> **Exercise requirements**
In the records below, find the line containing "October 2025 Construction" and the line containing "November 2025 Construction"; please repeat exactly the lines from one to the other, both included, and nothing more.

> **Excerpted records**
•••

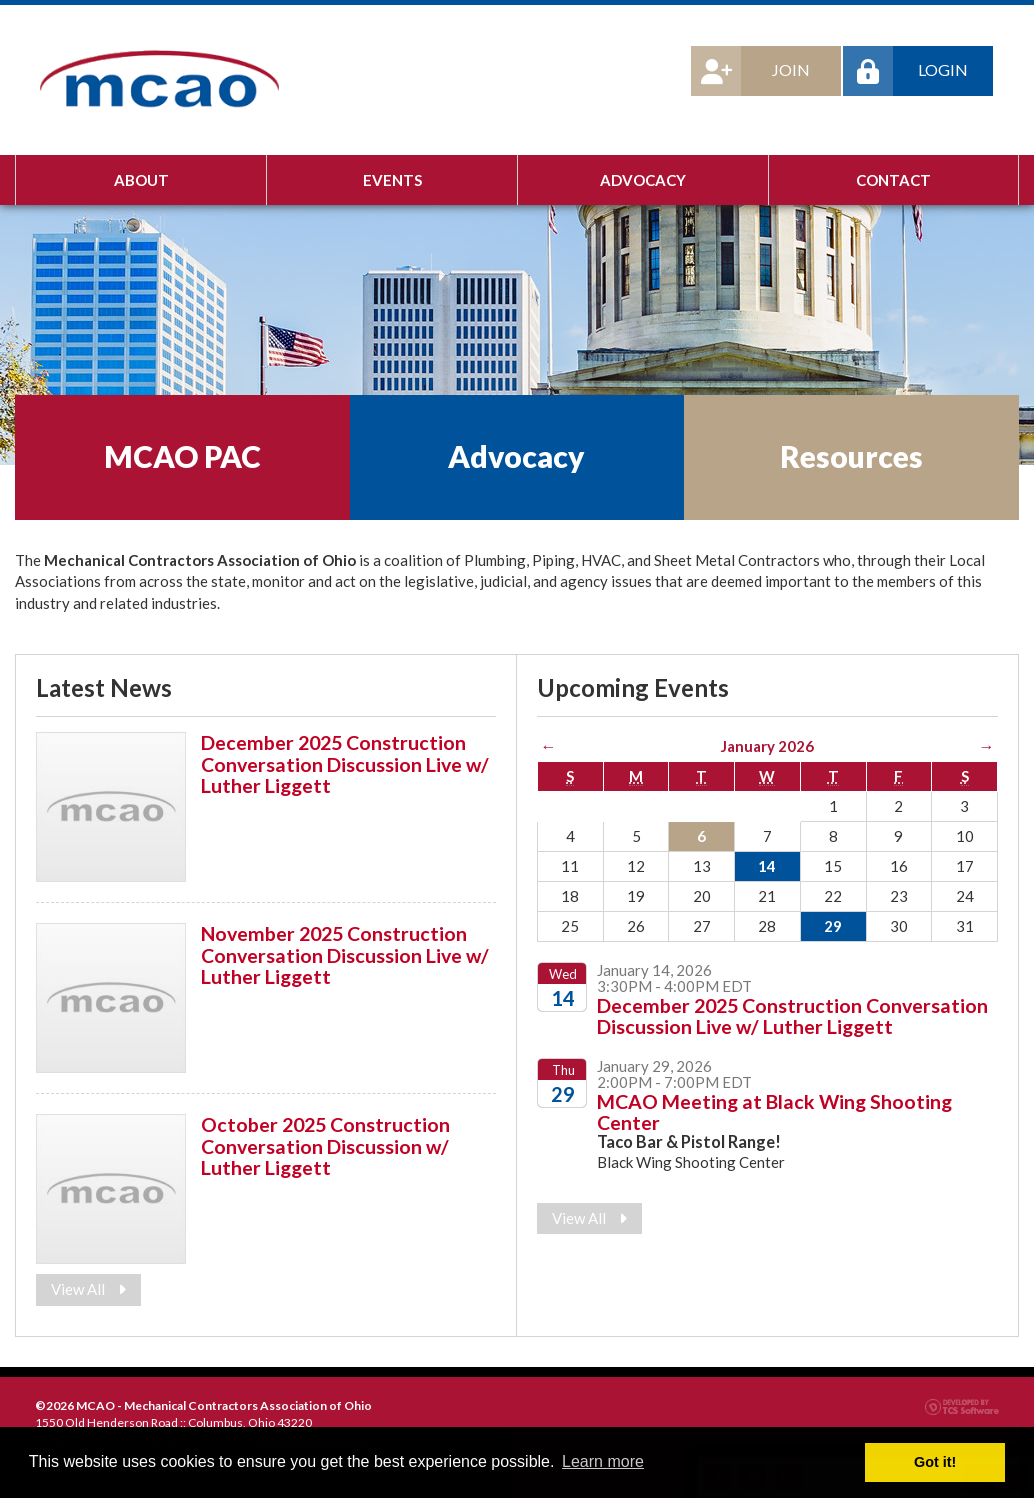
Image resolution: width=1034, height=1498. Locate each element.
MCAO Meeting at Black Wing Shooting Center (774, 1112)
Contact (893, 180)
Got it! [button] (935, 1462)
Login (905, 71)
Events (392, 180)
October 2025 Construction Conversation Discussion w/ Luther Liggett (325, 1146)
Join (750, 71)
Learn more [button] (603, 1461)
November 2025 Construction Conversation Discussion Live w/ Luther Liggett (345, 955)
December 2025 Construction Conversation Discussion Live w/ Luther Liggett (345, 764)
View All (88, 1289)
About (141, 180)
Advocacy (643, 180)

•••

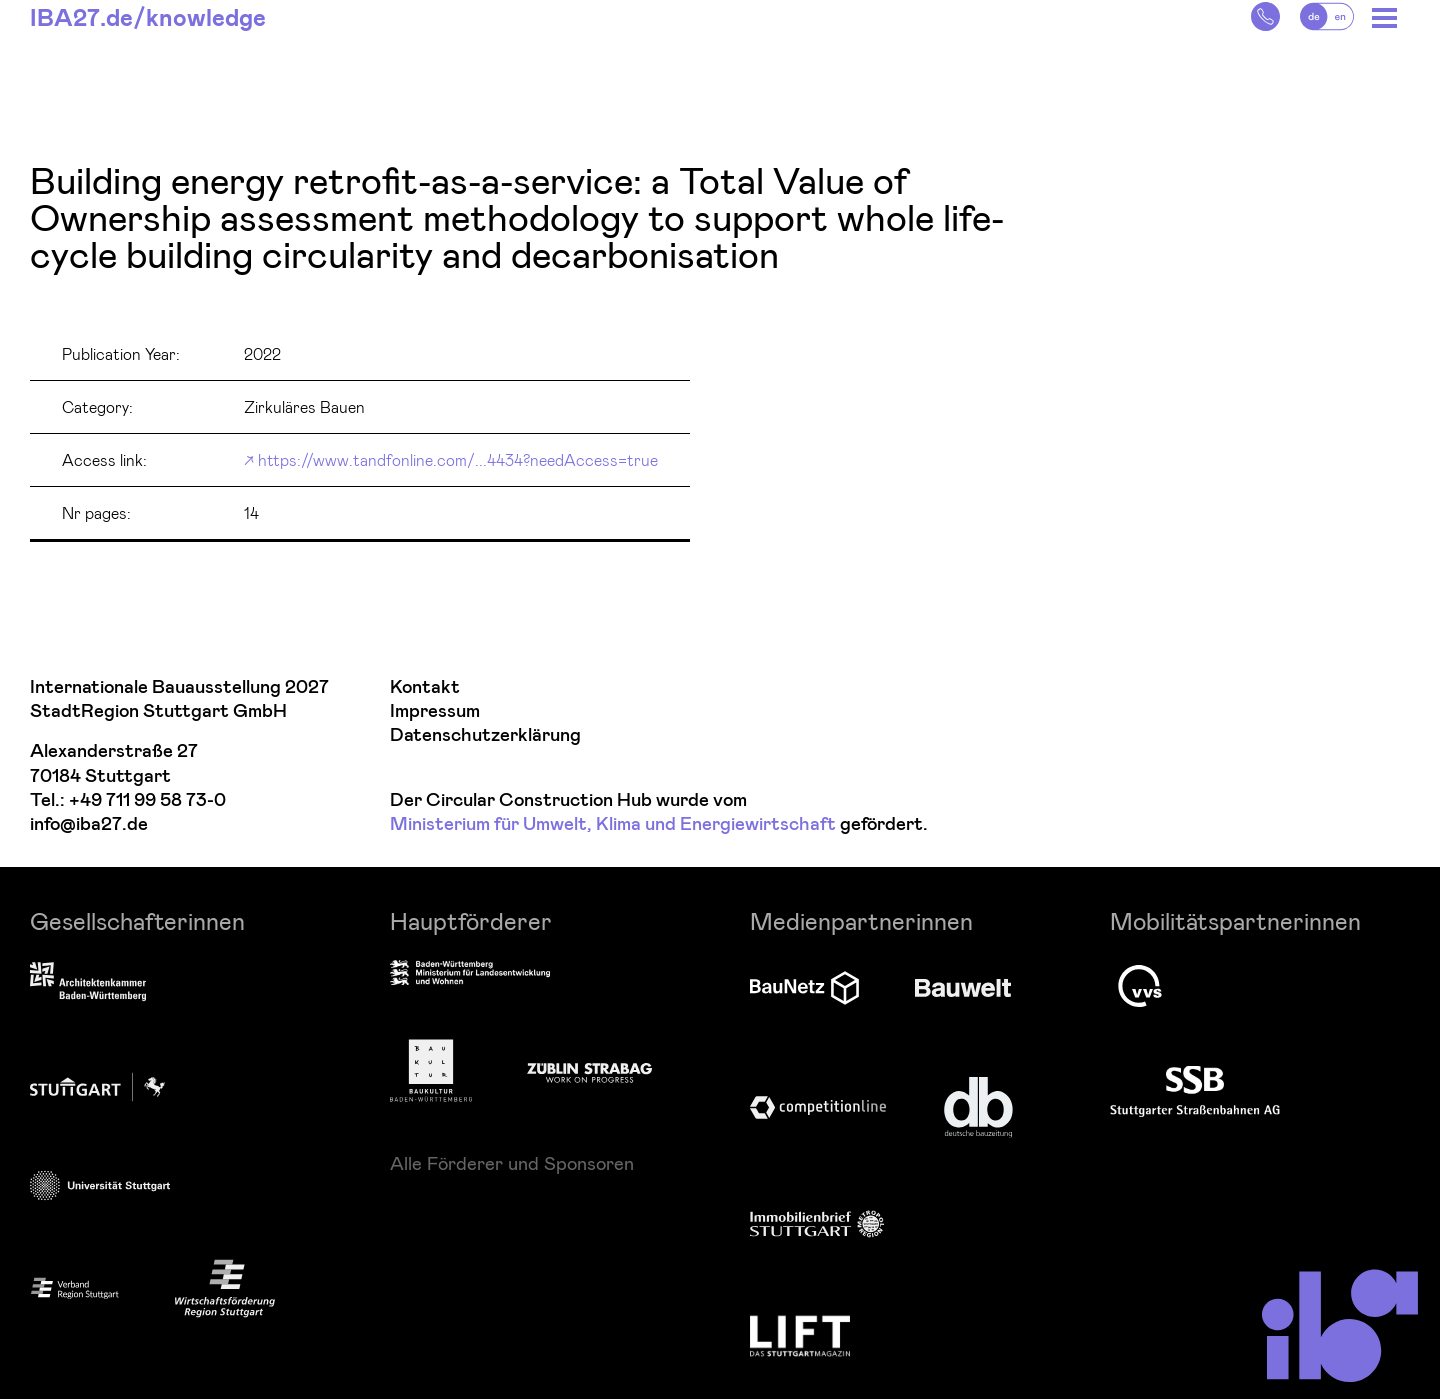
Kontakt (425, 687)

•••

> **The completed task**
October 2025 Construction Conversation Discussion w/ Luther Liggett (325, 1146)
Join (750, 71)
Learn more [button] (603, 1461)
November 2025 Construction Conversation Discussion Live w/ Luther Liggett (345, 955)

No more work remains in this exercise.